That one short sentence, uttered tentativel­y by Navy spokesman Captain Enrique Balbi during a press conference in Buenos Aires was all it took to confirm that, baring a miracle, the desperate search for the missing ARASanJuan submarine would end in tragedy.

For the families of the 44 crew-members, the news was a devastatin­g blow. Coming eight days after the last communicat­ion from the submarine, it effectivel­y ended all hope that their loved ones had survived. Many of them collapsed into grief. Others erupted into anger.

In the parking lot of the naval base in Mar del Plata, where relatives had gathered for days, surrounded by reporters and TV cameras, some of the relatives hugged. Others slumped to the ground and cried inconsolab­ly. Uniformed sailors at the base wept. One woman, a relative of a crew member, approached a group of journalist­s but broke down in tears before she could say a word.

“I’ve just learned that I’m a widow,” said Jessica Gopar, wife of Fernando Santilli, an electricia­n aboard the sub, before bursting into tears.

“He was my great love, we were going out for seven years, married for six, 13 years together and now we have a son, Stefano. How do I tell my son that he is left without a father?” said Gopar.

After hearing the news of an explosion on board, she said her reaction was instant. “They’re all dead.”

VIGIL More than 100 family members, friends and relatives waited this week hopefully inside the Mar del Plata naval base, as the perimeter fence became covered with messages of encouragem­ent for the crew, religious images and Argentine flags and banners. The families of the crew, some from distant parts of the country, kept a desperate vigil, hoping for good news as the search-and-rescue mission continued.
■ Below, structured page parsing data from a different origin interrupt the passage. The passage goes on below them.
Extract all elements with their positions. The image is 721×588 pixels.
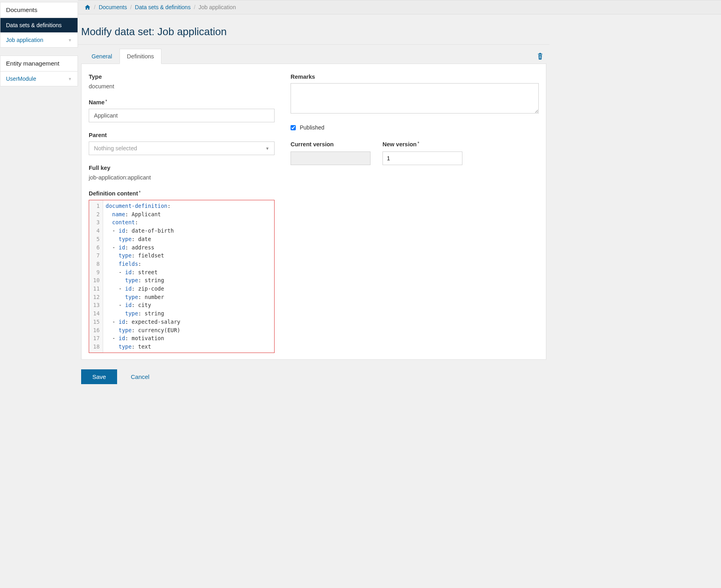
remarks-label: Remarks: [291, 74, 539, 80]
name-input[interactable]: [89, 109, 275, 122]
breadcrumb-datasets[interactable]: Data sets & definitions: [135, 4, 191, 10]
current-version-input: [291, 151, 370, 165]
type-label: Type: [89, 74, 275, 80]
trash-icon: [537, 53, 543, 60]
title-rule: [78, 44, 550, 45]
sidebar-item-label: Job application: [6, 37, 43, 43]
home-icon[interactable]: [84, 4, 91, 10]
breadcrumb-current: Job application: [199, 4, 236, 10]
sidebar-header-documents: Documents: [0, 2, 78, 18]
remarks-input[interactable]: [291, 83, 539, 114]
caret-down-icon: ▼: [68, 77, 72, 81]
sidebar-item-usermodule[interactable]: UserModule ▼: [0, 72, 78, 86]
name-label: Name*: [89, 99, 275, 106]
save-button[interactable]: Save: [81, 369, 117, 384]
sidebar: Documents Data sets & definitions Job ap…: [0, 0, 78, 588]
parent-placeholder: Nothing selected: [94, 145, 137, 151]
defcontent-label: Definition content*: [89, 190, 275, 197]
sidebar-item-job-application[interactable]: Job application ▼: [0, 33, 78, 47]
breadcrumb-separator: /: [130, 4, 132, 10]
type-value: document: [89, 83, 275, 90]
sidebar-item-datasets[interactable]: Data sets & definitions: [0, 18, 78, 33]
sidebar-header-entity: Entity management: [0, 56, 78, 72]
page-title: Modify data set: Job application: [78, 26, 550, 38]
breadcrumb: / Documents / Data sets & definitions / …: [78, 0, 721, 14]
editor-content[interactable]: document-definition: name: Applicant con…: [103, 200, 274, 353]
new-version-input[interactable]: [382, 151, 462, 165]
published-checkbox[interactable]: [291, 125, 296, 130]
caret-down-icon: ▼: [265, 146, 269, 151]
editor-gutter: 123456789101112131415161718: [89, 200, 103, 353]
new-version-label: New version*: [382, 141, 462, 147]
parent-label: Parent: [89, 132, 275, 138]
tab-definitions[interactable]: Definitions: [120, 49, 162, 64]
published-label: Published: [300, 124, 325, 131]
breadcrumb-separator: /: [94, 4, 96, 10]
delete-button[interactable]: [537, 53, 543, 60]
fullkey-label: Full key: [89, 165, 275, 171]
definition-editor[interactable]: 123456789101112131415161718 document-def…: [89, 200, 275, 353]
tab-general[interactable]: General: [84, 49, 120, 64]
parent-select[interactable]: Nothing selected ▼: [89, 142, 275, 155]
breadcrumb-documents[interactable]: Documents: [99, 4, 127, 10]
sidebar-item-label: UserModule: [6, 76, 36, 82]
sidebar-item-label: Data sets & definitions: [6, 22, 62, 28]
cancel-button[interactable]: Cancel: [129, 369, 151, 384]
breadcrumb-separator: /: [194, 4, 195, 10]
fullkey-value: job-application:applicant: [89, 174, 275, 181]
current-version-label: Current version: [291, 141, 370, 147]
caret-down-icon: ▼: [68, 38, 72, 42]
tab-bar: General Definitions: [81, 49, 546, 64]
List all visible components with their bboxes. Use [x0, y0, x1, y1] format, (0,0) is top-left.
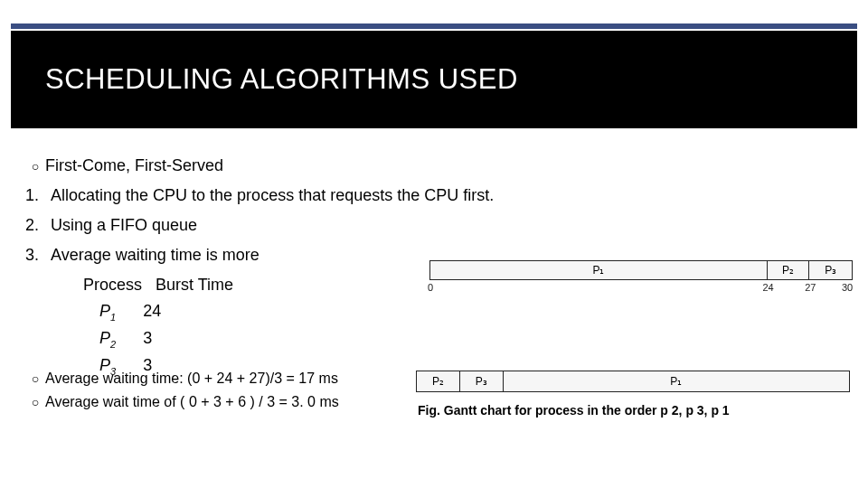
bullet-icon: ○: [25, 371, 45, 386]
avg2-text: Average wait time of ( 0 + 3 + 6 ) / 3 =…: [45, 394, 339, 410]
accent-bar: [11, 23, 857, 29]
gantt2-seg-p3: P₃: [460, 371, 504, 391]
gantt2-seg-p1: P₁: [504, 371, 849, 391]
item-2: 2. Using a FIFO queue: [25, 213, 839, 238]
item-1-text: Allocating the CPU to the process that r…: [51, 183, 494, 208]
gantt1-seg-p3: P₃: [809, 261, 852, 279]
table-row: P2 3: [99, 326, 839, 352]
bullet-icon: ○: [25, 395, 45, 409]
figure-caption: Fig. Gantt chart for process in the orde…: [418, 403, 807, 418]
gantt1-track: P₁ P₂ P₃: [429, 260, 853, 280]
slide-title: SCHEDULING ALGORITHMS USED: [45, 63, 518, 96]
cell-proc-1: P1: [99, 299, 116, 324]
bullet-avg2: ○ Average wait time of ( 0 + 3 + 6 ) / 3…: [25, 394, 339, 410]
gantt1-tick-30: 30: [842, 282, 853, 293]
bullet-fcfs: ○ First-Come, First-Served: [25, 154, 839, 178]
avg1-text: Average waiting time: (0 + 24 + 27)/3 = …: [45, 371, 338, 387]
title-band: SCHEDULING ALGORITHMS USED: [11, 31, 857, 128]
gantt2-track: P₂ P₃ P₁: [416, 371, 850, 392]
item-1-num: 1.: [25, 183, 51, 208]
th-burst: Burst Time: [156, 273, 233, 297]
gantt1-tick-0: 0: [428, 282, 433, 293]
cell-burst-2: 3: [143, 326, 152, 352]
footer-bullets: ○ Average waiting time: (0 + 24 + 27)/3 …: [25, 371, 339, 418]
gantt1-tick-27: 27: [805, 282, 816, 293]
table-row: P1 24: [99, 299, 839, 324]
bullet-avg1: ○ Average waiting time: (0 + 24 + 27)/3 …: [25, 371, 339, 387]
gantt1-seg-p2: P₂: [768, 261, 810, 279]
gantt1-tick-24: 24: [762, 282, 773, 293]
th-process: Process: [83, 273, 152, 297]
gantt-chart-2: P₂ P₃ P₁: [416, 371, 850, 396]
gantt-chart-1: P₁ P₂ P₃ 0 24 27 30: [429, 260, 853, 296]
item-3-num: 3.: [25, 243, 51, 267]
bullet-fcfs-text: First-Come, First-Served: [45, 154, 223, 178]
gantt2-seg-p2: P₂: [417, 371, 460, 391]
item-2-num: 2.: [25, 213, 51, 238]
item-3-text: Average waiting time is more: [51, 243, 259, 267]
item-1: 1. Allocating the CPU to the process tha…: [25, 183, 839, 208]
item-2-text: Using a FIFO queue: [51, 213, 197, 238]
gantt1-seg-p1: P₁: [430, 261, 768, 279]
cell-proc-2: P2: [99, 326, 116, 352]
bullet-icon: ○: [25, 157, 45, 176]
cell-burst-1: 24: [143, 299, 161, 324]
The effort was truly multinatio­nal. Countries including Brazil, Britain, Chile, the United States and Uruguay, all bound together by the search to save lives, sent vessels and aircraft to scour the seas. It was far from easy. They had to battle high winds and raging seas for days, with waves at one point reaching more seven-metres high.

The ARA San Juan, a German-built diesel-electric sub, had not been heard from since early Wednesday. It had reported a battery problem on November 15 and said it was diverting to Mar del Plata from the extreme southern port of Ushuaia, but did not send a distress signal, according to the Navy.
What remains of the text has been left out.